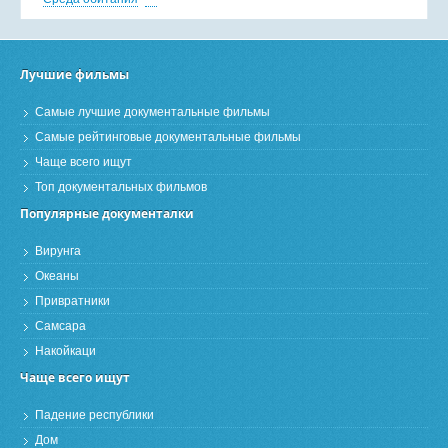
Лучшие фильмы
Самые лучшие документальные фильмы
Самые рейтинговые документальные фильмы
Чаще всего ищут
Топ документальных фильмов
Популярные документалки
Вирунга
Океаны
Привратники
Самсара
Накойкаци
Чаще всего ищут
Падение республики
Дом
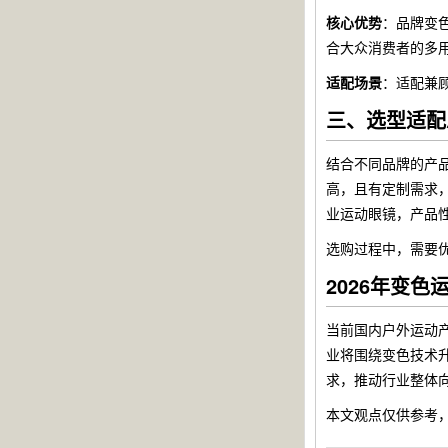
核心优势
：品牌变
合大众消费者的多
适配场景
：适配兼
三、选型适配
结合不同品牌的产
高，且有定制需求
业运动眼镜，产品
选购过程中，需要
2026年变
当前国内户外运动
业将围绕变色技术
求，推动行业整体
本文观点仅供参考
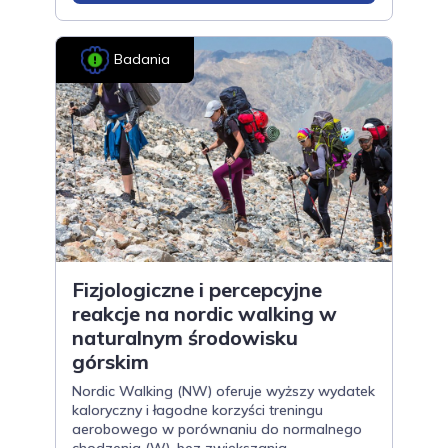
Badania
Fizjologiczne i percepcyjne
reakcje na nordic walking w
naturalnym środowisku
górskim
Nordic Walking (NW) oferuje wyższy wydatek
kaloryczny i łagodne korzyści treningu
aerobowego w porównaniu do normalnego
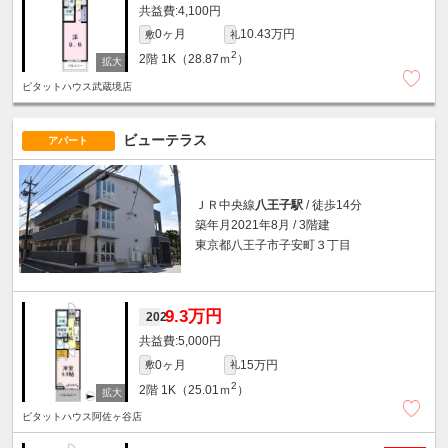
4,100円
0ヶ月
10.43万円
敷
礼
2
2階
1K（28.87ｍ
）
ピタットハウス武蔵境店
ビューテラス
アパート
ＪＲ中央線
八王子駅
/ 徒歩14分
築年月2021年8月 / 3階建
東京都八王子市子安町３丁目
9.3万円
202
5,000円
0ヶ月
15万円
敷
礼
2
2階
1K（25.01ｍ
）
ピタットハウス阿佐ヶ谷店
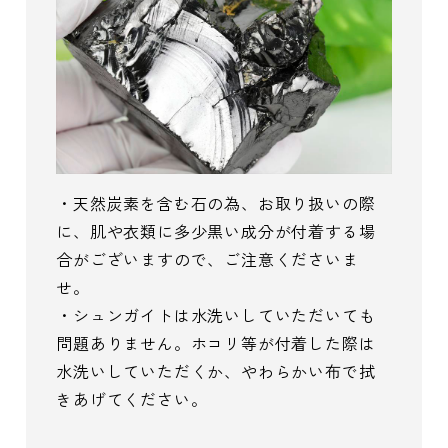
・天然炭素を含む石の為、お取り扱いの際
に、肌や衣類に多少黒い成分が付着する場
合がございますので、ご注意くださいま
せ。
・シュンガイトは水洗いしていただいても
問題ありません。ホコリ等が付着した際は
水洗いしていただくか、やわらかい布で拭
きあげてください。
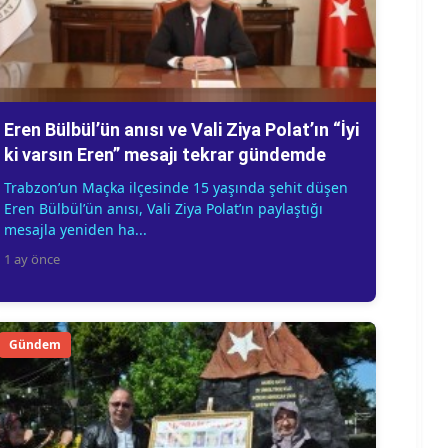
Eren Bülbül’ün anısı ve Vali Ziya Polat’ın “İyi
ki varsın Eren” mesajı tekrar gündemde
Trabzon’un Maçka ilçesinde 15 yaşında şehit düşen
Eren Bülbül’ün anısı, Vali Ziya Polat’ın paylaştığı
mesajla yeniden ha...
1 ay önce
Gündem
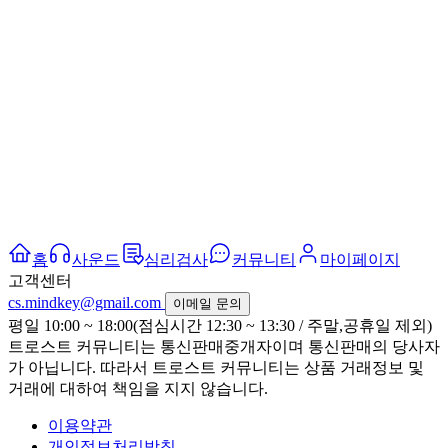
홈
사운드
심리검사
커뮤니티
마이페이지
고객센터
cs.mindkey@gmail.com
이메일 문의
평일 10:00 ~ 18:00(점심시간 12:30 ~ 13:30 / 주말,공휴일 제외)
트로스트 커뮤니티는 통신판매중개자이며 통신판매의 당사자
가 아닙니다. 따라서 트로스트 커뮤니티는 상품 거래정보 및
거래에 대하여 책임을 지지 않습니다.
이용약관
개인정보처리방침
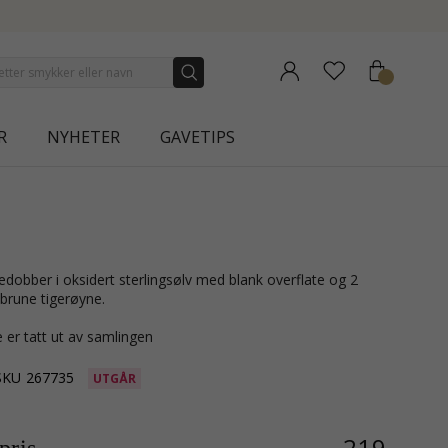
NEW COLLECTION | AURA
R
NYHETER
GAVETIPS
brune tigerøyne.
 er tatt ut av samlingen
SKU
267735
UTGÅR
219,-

* [TASK PROMPT] Repeat each line word for word, from the one with "가 아닙니다. 따라서 트로스트 커뮤니티는 상품 거래정보 및" down to the last line of the data, and keep the pictures out of it.

* [RESULT OF THIS EXERCISE]
가 아닙니다. 따라서 트로스트 커뮤니티는 상품 거래정보 및
거래에 대하여 책임을 지지 않습니다.
이용약관
개인정보처리방침
NEW COLLECTION | AURA
R
NYHETER
GAVETIPS
brune tigerøyne.
 er tatt ut av samlingen
SKU
267735
UTGÅR
219,-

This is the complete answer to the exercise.